Bphen and EuBr₂ were co-deposited by heating separately in two independent sources, as shown in Figure 1a. The blending ratio was defined as the ratio of the deposition thickness of EuBr₂ to the total deposition thickness. Figure 1b shows the photoluminescence (PL) spectrum of a blend film with a EuBr₂ mixing ratio of 10% (denoted as Bphen: 10% EuBr₂) under excitation at 300 nm. For comparison, the PL spectra of single-component Bphen and EuBr₂ films are also presented. The Bphen film exhibited an emission peak centred at 386 nm under photoexcitation, whereas the pure EuBr₂ film showed a blue emission peak at 480 nm. Interestingly, apart from a weak emission from the Bphen ligand at 386 nm, the PL spectrum of the blend film displayed characteristic emission peaks at 579, 592, 616, 652 and 697 nm. To further elucidate the origin of the emission peaks, the excited-state lifetimes at the corresponding wavelengths of each emission peak were measured, and the results are shown in Figure 1c. The excited-state lifetime of the Bphen film at 386 nm was 0.480 ns, that of the EuBr₂ film at 480 nm was 0.765 μs, and that of the blend film at 616 nm was 0.265 ms. The order-of-magnitude differences in these lifetimes indicate that the emission in the blend film originates from different energy levels of Bphen and Eu(II) ions. The sharp characteristic emission peaks in the hybrid film are attributed to electronic transitions from the ⁵D₀ excited state to the ⁷F_J of trivalent Eu(III) ions [10,30], as illustrated in Figure 1d. This finding confirms that the valence state of europium ions in the as-prepared blend film changes from Eu(II) to Eu(III).

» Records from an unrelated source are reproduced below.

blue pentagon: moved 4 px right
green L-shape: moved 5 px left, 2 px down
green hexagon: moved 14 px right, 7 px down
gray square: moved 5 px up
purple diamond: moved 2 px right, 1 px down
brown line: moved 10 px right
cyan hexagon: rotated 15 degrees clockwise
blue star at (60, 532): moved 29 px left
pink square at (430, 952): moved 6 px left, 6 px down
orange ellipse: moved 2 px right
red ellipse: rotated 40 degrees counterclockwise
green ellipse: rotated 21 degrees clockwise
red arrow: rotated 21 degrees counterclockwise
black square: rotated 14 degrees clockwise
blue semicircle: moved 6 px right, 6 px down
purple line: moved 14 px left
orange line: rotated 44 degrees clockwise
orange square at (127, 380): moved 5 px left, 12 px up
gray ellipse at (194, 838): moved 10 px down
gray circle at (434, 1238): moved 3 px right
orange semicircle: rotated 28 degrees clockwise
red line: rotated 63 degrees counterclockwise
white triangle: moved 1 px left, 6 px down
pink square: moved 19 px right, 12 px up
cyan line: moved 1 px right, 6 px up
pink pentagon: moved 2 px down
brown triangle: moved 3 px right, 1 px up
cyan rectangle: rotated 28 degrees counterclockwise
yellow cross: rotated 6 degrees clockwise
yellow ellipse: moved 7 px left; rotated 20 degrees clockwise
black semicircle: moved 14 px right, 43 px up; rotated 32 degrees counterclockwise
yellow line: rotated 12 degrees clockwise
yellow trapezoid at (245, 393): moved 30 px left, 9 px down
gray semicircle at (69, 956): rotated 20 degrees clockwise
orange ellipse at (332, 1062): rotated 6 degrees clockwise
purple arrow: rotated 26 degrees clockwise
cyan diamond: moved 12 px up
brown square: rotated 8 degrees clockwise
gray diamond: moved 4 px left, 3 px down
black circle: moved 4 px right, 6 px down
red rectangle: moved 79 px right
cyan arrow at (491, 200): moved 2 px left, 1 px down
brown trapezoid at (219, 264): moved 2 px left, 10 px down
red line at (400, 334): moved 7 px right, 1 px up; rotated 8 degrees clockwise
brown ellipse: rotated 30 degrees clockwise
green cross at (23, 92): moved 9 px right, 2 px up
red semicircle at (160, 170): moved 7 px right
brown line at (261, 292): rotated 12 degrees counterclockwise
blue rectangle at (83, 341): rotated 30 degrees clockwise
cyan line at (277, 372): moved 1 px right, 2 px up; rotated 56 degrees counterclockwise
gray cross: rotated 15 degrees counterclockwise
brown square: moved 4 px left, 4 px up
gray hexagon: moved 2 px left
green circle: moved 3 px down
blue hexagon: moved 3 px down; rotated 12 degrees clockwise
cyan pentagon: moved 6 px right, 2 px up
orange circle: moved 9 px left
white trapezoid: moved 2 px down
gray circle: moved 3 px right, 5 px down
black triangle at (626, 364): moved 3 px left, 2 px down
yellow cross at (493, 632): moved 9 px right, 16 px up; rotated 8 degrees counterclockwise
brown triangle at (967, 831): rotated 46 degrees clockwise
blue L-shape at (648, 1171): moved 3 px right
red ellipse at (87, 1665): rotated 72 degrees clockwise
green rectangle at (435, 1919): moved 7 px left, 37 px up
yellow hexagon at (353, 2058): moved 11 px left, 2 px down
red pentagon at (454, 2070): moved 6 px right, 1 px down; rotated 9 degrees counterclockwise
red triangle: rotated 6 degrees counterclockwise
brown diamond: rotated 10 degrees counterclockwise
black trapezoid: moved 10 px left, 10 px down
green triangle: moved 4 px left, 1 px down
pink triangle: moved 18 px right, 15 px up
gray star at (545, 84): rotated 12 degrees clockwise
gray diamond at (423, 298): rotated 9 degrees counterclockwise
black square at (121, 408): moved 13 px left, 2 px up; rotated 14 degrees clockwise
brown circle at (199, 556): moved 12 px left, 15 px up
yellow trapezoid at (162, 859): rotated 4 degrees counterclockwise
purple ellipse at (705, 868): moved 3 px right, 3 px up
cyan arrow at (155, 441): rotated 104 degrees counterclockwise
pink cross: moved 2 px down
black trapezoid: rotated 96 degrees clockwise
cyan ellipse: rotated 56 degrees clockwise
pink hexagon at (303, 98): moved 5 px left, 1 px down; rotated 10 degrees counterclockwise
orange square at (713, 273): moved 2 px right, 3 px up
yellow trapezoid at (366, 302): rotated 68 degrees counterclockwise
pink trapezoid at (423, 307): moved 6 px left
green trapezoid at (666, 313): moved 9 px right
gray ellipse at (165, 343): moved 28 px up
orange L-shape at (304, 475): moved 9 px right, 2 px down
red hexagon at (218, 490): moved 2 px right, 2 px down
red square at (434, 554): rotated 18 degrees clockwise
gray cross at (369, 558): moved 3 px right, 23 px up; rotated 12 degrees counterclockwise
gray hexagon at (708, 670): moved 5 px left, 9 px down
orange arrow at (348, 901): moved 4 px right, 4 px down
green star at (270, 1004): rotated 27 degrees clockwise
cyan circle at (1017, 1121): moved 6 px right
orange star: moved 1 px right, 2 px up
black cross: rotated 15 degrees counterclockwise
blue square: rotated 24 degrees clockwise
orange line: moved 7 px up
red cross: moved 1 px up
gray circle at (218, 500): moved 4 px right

The luminescence properties of films with different blending ratios were further investigated. Figure 2a shows the PL spectra of the films denoted as Bphen: x% EuBr₂ (x = 5, 10, 50, 80). Films with different blending ratios all exhibited similar emission characteristics, whereas the emission intensity of the Bphen ligand gradually decreased with increasing EuBr₂ blending ratio. However, a high blending ratio also led to a decrease in the photoluminescence quantum yield (PLQY) of the films, as shown in Table 1. This indicates that although a higher EuBr₂ ratio promotes coordination between Bphen and EuBr₂ and thereby suppresses ligand emission, an excessive amount of EuBr₂ induces a concentration quenching effect, which in turn reduces the luminescence efficiency. The photoluminescence excitation (PLE) spectra of the films with different doping ratios are shown in Figure 2b. Increasing the EuBr₂ ratio leads to a red shift of the excitation edge. This is because at low doping ratios, Bphen molecules greatly outnumber EuBr₂ molecules; excitation light is mainly absorbed by Bphen and then transferred to the Bphen-EuBr₂ complex via energy transfer to generate luminescence. At high blending ratios, the Bphen-EuBr₂ complex becomes more abundant and directly absorbs the excitation light.

To further investigate the effect of blending ratio on the excited-state dynamics of the films, we measured the time-resolved photoluminescence (TRPL) decay curves of the films with different blending ratios. Taking the film with a blending ratio of 50% as an example, Figure 2c shows the TRPL decay curves monitored at emission wavelengths of 593, 613, 621 and 701 nm. The excited-state lifetimes at different emission wavelengths are identical, indicating that these distinct emission peaks all originate from the same principal energy level transition (from the ⁵D₀ to the ⁷F_J). The TRPL decay of films with different blending ratios was analysed at the emission wavelength of 616 nm, as shown in Figure 2d. As the EuBr₂ ratio increases, the excited-state lifetime of the blending film shortens. This is attributed to the possibility that EuBr₂ promotes the radiative transition of the excited state.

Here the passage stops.